_Extracted data_
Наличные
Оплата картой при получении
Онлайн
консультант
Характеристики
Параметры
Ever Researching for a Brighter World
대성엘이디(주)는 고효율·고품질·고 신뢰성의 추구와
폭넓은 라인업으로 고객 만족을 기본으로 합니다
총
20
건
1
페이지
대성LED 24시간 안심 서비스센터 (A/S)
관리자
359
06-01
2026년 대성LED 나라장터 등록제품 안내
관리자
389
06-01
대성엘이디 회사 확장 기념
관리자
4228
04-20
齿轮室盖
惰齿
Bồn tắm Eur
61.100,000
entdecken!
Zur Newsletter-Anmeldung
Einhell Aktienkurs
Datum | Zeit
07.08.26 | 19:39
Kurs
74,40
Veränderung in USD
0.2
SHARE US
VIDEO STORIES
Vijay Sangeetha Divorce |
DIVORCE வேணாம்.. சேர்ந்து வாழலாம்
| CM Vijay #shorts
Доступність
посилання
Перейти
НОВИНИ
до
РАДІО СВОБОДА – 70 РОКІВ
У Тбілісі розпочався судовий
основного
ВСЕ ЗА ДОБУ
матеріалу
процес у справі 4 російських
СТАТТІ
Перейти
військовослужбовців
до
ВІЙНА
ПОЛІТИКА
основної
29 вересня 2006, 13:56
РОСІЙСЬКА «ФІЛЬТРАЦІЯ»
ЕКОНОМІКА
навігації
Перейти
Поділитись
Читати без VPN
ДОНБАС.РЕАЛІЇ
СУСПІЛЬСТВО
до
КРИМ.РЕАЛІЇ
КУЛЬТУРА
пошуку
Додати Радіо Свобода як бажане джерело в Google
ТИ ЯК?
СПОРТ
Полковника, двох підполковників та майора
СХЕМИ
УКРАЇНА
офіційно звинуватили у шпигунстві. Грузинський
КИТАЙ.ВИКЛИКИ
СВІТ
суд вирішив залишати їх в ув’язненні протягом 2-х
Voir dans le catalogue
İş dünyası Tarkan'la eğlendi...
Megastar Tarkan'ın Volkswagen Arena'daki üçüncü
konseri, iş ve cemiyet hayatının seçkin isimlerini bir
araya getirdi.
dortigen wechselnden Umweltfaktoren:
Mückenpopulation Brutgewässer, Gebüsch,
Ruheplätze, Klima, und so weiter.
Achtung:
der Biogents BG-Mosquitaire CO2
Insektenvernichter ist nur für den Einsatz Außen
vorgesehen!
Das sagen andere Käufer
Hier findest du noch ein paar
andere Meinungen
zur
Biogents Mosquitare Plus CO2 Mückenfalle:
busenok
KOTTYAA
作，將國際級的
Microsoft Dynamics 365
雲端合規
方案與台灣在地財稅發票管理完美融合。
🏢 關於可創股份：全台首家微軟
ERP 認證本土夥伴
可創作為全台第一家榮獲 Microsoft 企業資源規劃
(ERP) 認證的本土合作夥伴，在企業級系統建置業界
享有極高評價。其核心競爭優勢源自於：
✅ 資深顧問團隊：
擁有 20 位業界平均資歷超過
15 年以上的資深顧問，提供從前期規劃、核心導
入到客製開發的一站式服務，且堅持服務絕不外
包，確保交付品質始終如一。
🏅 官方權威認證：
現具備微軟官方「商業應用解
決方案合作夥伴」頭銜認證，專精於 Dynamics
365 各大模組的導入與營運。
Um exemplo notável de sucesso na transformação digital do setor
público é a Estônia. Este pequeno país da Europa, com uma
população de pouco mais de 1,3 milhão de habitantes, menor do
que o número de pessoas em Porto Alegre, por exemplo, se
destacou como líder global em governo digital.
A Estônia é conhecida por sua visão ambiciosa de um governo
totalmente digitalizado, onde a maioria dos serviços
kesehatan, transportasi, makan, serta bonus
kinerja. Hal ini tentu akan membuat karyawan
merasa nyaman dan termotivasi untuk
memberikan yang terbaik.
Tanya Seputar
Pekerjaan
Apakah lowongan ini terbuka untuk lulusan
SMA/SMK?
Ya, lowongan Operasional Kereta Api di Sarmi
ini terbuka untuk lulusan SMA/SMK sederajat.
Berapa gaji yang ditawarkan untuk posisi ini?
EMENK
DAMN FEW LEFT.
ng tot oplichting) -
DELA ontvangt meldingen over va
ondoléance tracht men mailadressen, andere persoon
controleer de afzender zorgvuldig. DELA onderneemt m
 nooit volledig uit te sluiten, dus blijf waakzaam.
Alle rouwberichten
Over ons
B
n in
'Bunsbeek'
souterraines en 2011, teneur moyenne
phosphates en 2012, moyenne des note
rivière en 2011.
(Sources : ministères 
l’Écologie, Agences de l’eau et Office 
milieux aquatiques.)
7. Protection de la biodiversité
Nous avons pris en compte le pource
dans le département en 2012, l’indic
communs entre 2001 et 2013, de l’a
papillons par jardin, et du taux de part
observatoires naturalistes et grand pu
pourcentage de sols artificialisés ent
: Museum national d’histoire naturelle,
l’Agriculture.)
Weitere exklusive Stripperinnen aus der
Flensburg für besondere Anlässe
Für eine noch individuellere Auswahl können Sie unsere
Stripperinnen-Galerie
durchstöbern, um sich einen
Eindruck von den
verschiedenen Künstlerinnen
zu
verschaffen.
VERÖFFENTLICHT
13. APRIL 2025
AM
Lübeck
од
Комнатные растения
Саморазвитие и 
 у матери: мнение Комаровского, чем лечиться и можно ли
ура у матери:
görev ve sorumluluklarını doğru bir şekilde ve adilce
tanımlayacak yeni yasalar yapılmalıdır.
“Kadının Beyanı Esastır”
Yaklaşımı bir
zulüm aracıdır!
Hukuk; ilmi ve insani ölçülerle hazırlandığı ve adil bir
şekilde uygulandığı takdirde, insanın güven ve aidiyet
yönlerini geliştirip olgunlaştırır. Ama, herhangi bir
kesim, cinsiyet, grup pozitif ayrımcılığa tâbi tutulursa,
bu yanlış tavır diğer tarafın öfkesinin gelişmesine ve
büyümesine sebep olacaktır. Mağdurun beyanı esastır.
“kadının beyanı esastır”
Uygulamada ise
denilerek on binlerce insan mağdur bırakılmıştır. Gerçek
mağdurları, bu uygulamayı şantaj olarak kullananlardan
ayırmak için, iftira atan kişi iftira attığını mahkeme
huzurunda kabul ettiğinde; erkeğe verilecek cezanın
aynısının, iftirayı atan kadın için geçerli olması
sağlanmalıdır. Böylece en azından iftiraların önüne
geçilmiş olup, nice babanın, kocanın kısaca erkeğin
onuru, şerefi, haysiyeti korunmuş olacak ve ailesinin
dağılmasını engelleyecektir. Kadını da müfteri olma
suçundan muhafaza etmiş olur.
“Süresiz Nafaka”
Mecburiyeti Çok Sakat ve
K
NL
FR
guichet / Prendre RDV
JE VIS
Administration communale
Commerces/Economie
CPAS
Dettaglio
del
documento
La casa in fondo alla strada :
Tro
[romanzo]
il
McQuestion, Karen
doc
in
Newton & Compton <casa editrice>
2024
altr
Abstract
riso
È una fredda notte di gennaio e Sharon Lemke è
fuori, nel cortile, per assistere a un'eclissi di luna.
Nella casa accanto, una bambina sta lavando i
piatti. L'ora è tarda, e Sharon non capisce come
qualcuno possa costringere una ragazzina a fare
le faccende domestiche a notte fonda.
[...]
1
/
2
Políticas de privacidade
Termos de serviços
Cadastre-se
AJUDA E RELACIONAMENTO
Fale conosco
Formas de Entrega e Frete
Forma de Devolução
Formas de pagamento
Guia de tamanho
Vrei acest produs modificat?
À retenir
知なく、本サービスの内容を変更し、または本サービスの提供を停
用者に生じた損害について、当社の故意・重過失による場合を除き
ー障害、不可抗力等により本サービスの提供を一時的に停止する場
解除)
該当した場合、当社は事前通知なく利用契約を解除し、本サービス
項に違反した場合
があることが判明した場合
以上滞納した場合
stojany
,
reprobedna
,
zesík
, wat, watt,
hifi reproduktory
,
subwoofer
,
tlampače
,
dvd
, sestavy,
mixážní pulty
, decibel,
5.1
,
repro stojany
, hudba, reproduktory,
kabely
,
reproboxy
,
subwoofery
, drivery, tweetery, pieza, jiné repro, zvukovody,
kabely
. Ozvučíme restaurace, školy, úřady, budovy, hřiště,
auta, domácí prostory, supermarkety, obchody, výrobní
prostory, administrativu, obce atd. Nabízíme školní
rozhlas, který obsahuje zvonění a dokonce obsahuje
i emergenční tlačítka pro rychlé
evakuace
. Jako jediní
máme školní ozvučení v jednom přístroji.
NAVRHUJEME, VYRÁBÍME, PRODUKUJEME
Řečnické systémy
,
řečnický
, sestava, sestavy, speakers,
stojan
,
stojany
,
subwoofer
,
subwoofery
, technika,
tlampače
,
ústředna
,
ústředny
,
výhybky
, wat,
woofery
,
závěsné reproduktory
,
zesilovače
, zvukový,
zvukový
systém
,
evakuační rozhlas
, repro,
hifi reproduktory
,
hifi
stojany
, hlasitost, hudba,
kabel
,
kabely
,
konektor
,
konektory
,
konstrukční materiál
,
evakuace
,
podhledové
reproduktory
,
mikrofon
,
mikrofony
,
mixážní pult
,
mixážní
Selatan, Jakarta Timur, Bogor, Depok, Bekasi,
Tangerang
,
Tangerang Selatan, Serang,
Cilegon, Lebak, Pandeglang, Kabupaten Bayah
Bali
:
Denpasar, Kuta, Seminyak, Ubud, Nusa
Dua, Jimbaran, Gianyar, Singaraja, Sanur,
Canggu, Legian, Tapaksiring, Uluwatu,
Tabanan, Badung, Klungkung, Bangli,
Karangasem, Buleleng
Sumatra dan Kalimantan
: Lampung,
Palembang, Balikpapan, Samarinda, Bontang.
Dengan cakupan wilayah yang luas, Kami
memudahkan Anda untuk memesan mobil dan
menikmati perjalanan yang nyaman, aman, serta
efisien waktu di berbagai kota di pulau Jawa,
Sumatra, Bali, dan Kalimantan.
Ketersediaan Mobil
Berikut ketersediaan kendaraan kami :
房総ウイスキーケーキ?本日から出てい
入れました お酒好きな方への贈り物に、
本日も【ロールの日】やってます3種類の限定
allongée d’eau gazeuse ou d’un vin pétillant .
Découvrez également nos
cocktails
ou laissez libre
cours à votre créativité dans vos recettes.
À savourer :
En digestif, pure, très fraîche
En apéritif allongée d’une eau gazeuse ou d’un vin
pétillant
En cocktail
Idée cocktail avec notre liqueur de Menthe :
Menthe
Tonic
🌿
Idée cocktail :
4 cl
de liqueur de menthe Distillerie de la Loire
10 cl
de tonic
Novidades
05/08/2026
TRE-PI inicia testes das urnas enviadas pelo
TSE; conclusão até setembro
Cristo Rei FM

_What is being asked_
Take every line of the material that contains the word "serviços", and copy it.

_Task result_
totalmente digitalizado, onde a maioria dos serviços
Termos de serviços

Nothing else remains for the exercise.